L’ emiliano Gustavo Chiesi, che fu scrittore, giornalista, deputato repubblicano e ardente sostenitore della colonizzazione italiana in Africa. Alla Sicilia dedicò un ampio ed appasionato saggio, La  Sicilia Illustrata nella storia, nell’arte, nei paesi, pubblicato a Milano nel 1892, nel quale così si espresse nei riguardi di Acireale:

“E’ davvero una bella città; e, fra tutte le città di provincia della Sicilia, è la più bella. Amenissima la posizione nella quale sorge, su un altipiano ondulato tra l’Etna e il mare, che nella sua immensità si domina dalle alte fabbriche della città. La vie ne son larghe, dritte, spaziose, pulite; gli edifici un pò baroccheggianti, cosa comune in Sicilia, ma non privi di eleganza e d’una certa imponenza.
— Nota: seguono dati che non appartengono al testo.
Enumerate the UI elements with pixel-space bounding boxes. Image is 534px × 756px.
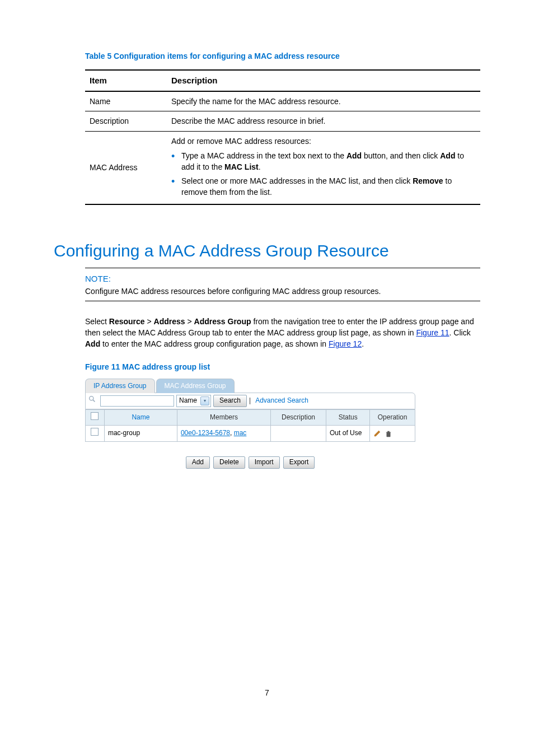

Bellissima è la facciata in perfetto barocco della Cattedrale, che nell’interno ha pure affreschi pregevoli di Pietro Paolo Vasta e del  Filocamo. Davanti a questa chiesa è una ampia piazza, centro della città, assai movimentata nelle ore mattutine e nella sera, ma affatto deserta nelle ore cosidette della siesta, rigorosamente osservata nelle minori città di  Sicilia ed un po’ anche nelle maggiori. Acireale possiede pure un bel giardino pubblico, grazioso e ben tenuto. un bel teatro, e nel palazzo del barone Pennisi si mostra la forse più completa e rara collezione di monete e di medaglie Siciliane che si conosca. Il clima di acireale è delizioso, al ridosso com’è dell’alte pendici etnee, che la riparano dai venti di settentrione e da bruschi cambiamenti di temperatura. Acireale ha tutti i requisiti per diventare una stazione climatica invernale di primissimo ordine, mentre le sue sorgenti di acque sulfuree si prestano alla cura di numerose malattie”.